Apocalypse Blues
Mark A Davis
225
"I just want to point out something," said Grandpa Anarchy, world's oldest hero. "Everyone always talks about how bad things are getting. Everyone says the world's going to hell in a handbasket. It's human nature to think things were better in the past, but more than that, people seem to want the end of the world to be just around the corner. Lemme tell ya, paranoia about the future ain't anything new. Every generation thinks they're living in the end times.

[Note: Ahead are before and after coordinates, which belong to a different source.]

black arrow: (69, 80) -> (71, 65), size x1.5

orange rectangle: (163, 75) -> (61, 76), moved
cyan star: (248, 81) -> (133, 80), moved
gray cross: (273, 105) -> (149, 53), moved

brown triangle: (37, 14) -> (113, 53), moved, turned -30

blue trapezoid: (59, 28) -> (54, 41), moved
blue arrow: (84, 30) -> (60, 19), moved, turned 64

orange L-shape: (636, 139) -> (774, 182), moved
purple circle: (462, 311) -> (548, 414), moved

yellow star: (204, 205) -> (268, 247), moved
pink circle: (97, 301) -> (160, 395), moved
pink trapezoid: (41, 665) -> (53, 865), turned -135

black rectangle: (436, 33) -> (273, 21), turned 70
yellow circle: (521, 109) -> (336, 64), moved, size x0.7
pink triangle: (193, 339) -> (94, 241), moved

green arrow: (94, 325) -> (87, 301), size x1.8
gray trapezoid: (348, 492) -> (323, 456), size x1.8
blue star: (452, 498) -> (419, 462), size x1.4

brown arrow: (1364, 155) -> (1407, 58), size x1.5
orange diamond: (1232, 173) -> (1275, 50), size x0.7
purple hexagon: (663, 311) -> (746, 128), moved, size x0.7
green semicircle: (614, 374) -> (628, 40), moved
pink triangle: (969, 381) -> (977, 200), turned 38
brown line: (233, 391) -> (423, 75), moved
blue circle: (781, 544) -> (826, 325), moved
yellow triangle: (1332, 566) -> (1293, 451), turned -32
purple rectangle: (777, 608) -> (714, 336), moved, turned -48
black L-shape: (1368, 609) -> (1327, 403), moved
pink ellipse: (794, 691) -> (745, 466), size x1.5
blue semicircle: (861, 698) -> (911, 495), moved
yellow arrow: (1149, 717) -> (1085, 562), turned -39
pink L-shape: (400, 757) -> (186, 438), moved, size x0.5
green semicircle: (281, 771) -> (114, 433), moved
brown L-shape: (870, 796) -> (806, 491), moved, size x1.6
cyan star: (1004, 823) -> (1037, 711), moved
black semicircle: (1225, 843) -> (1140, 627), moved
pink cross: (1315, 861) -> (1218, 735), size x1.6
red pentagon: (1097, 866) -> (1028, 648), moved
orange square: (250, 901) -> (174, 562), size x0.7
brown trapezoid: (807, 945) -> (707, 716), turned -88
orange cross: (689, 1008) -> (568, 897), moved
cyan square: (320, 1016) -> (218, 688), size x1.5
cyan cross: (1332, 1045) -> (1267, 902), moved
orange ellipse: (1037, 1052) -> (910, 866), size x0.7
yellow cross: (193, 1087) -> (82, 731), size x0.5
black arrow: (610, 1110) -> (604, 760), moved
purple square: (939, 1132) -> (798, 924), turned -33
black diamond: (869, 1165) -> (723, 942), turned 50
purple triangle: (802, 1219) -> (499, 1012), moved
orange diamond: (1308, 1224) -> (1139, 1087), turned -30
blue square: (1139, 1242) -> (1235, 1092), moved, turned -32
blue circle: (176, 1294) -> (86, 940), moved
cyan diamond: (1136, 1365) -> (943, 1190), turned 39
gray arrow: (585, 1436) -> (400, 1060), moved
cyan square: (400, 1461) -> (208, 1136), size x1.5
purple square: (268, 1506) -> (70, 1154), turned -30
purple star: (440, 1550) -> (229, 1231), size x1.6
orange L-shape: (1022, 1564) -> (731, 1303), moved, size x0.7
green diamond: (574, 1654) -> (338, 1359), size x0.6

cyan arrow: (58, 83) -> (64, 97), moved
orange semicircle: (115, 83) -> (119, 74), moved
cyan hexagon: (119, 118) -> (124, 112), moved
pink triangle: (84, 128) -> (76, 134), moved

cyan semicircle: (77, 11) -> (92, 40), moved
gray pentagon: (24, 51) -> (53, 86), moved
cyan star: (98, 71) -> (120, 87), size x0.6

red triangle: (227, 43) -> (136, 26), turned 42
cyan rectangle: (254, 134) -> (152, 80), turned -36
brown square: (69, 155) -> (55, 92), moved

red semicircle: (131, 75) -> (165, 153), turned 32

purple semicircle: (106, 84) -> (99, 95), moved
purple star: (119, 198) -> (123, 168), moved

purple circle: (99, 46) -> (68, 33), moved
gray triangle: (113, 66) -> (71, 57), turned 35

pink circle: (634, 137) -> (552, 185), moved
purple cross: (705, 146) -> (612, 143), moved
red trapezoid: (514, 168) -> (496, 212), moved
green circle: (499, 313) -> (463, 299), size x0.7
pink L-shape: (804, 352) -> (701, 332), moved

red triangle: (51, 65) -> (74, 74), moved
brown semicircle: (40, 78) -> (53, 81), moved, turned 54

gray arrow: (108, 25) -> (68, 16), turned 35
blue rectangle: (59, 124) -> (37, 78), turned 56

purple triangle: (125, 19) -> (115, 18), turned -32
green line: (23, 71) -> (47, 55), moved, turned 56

"My mentor the Gentleman Brawler fell victim to exactly that sort of thinking. He was convinced by a local pastor that the end of the world was coming. He fixated on May 1915. I was just a kid at the time so I believed him -- but then May 1915 rolled around and the end of the world didn't manifest itself. Oh, sure, Professor Harold Charleston Attaway tried to unleash his Infernal Doomsday Engine, which he claimed would collapse the planet from the north and south poles, but we stopped him, just like we always do.
"Point is, my mentor was wrong. Ever since, I've become something of an expert on failed Armageddon predictions, and let me tell you, there have been a lot of them. If there's one thing I've learned, it's that predicting the end of the world is wired into the human psyche. It's a hobby with some folks. Every day, someone is predicting the end of everything.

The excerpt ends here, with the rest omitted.